Why is the remainder is a linear expression? I can't catch your explanation.

The remainder in $a(x)/b(x)$ is a polynomial $r(x)$ of degree strictly less than the degree of $b(x)$. Basically, that is the _definition_ of "remainder".

 

[sooyong94]

explanation

So that means if a polynomial P(x) is divided by a quadratic polynomial, then the remainder is a linear expression.

 

[Ray Vickson]

So that means if a polynomial P(x) is divided by a quadratic polynomial, then the remainder is a linear expression.

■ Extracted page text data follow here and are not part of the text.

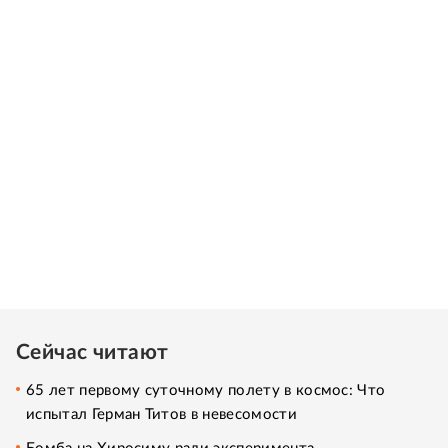
Сейчас читают
65 лет первому суточному полету в космос: Что
испытал Герман Титов в невесомости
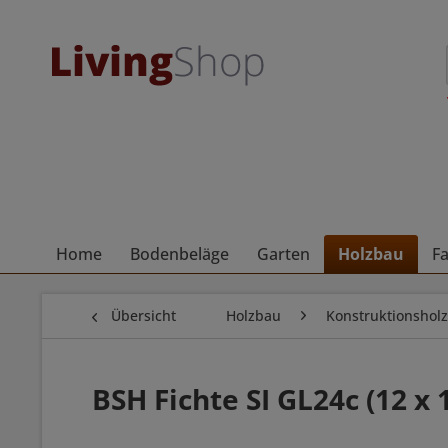
Home
Bodenbeläge
Garten
Holzbau
F
Übersicht
Holzbau
Konstruktionsholz
BSH Fichte SI GL24c (12 x 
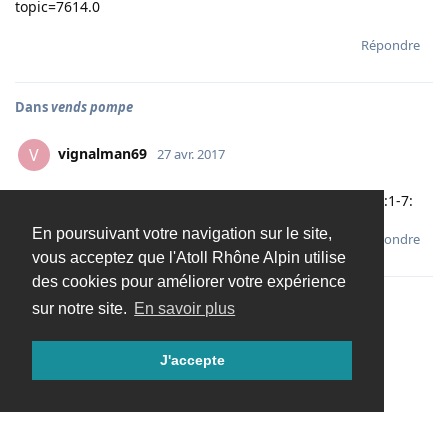
topic=7614.0
Répondre
Dans
vends pompe
vignalman69
V
27 avr. 2017
j'ai acheté et je vends 100 euros ou bientôt 657 francs :1-7:
En poursuivant votre navigation sur le site,
Répondre
vous acceptez que l'Atoll Rhône Alpin utilise
des cookies pour améliorer votre expérience
sur notre site.
En savoir plus
Charger davantage
J'accepte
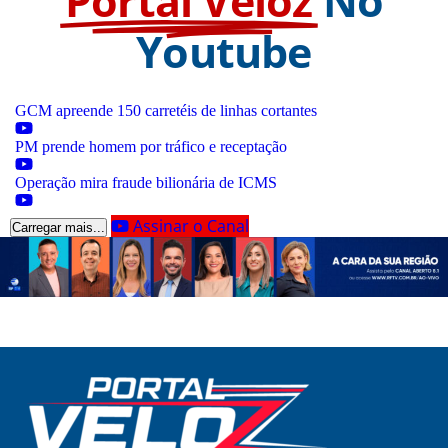
Portal Veloz
No
Youtube
GCM apreende 150 carretéis de linhas cortantes
PM prende homem por tráfico e receptação
Operação mira fraude bilionária de ICMS
Assinar o Canal
Carregar mais...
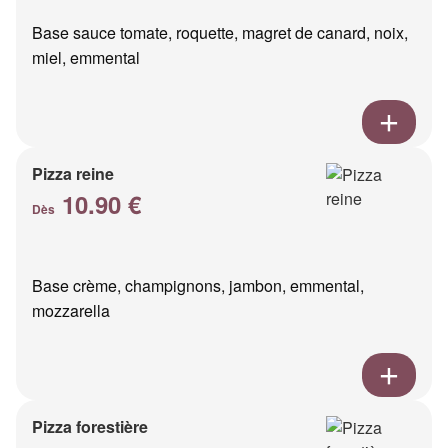
Base sauce tomate, roquette, magret de canard, noix,
miel, emmental
Pizza reine
10.90 €
Dès
Base crème, champignons, jambon, emmental,
mozzarella
Pizza forestière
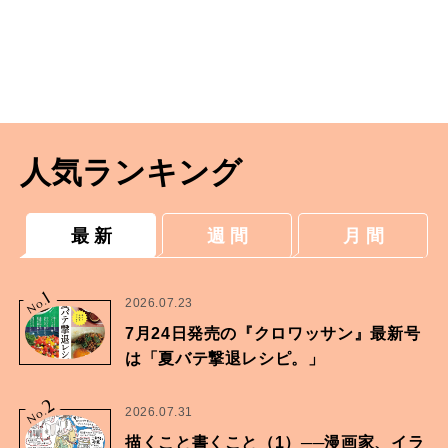
人気ランキング
最 新
週 間
月 間
1
No.
2026.07.23
7月24日発売の『クロワッサン』最新号
は「夏バテ撃退レシピ。」
2
No.
2026.07.31
描くこと書くこと（1）──漫画家、イラ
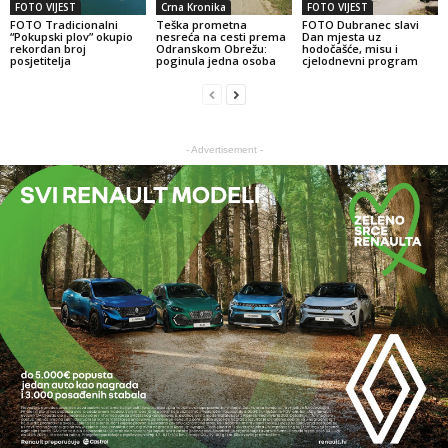
FOTO VIJEST
Crna Kronika
FOTO VIJEST
FOTO Tradicionalni
Teška prometna
FOTO Dubranec slavi
“Pokupski plov” okupio
nesreća na cesti prema
Dan mjesta uz
rekordan broj
Odranskom Obrežu:
hodočašće, misu i
posjetitelja
poginula jedna osoba
cjelodnevni program
- Advertisement -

Go back and read post #2 again, then read your question in post #3.

 

[sooyong94]

So it has something to do with the divisor right?

 

[rcgldr]

To refresh the idea of the remainder theorem, take a look at

http://en.wikipedia.org/wiki/Polynomial_remainder_theorem

In this case you have P(1) = 1 (since P(x)/(x-1) has remainder 1), P(-1) = 3 (since P(x)/(x+1) has remainder 3). Can you think of a minimum degree P(x) that produces these results?

 

[sooyong94]

A cubic polynomial?

 

[rcgldr]

A cubic polynomial?

Ignore the fact that you will be looking for P(x) / (x^2-1). Can you think of a minimum degree polynomial P(x) such that P(-1) = 1 and P(1) = 3?

 

[sooyong94]

Degree 3?

 

[rcgldr]

Degree 3?

Looking for a minimal degree for P(x). Start off with degree 1, is there a P(x) of degree 1 (ax + b) such that P(-1) = 1 and P(1) = 3? If not, try degree 2, and if not, try degree 3.

 

[sooyong94]

Yup it appears that degree one works as well...

 

[rcgldr]

Yup it appears that degree one works as well...

So what is that equation for P(x) of degree 1 and what is the remainder of P(x) / (x^2-1) ?

 

[sooyong94]

ax+b, and I managed to solve it as (2-x).

 

[rcgldr]

To follow up, this would mean that a general equation for P(x) = Q(x)(x-1)(x+1) - x + 2, where Q(x) can be any function of x, including Q(x) = 0.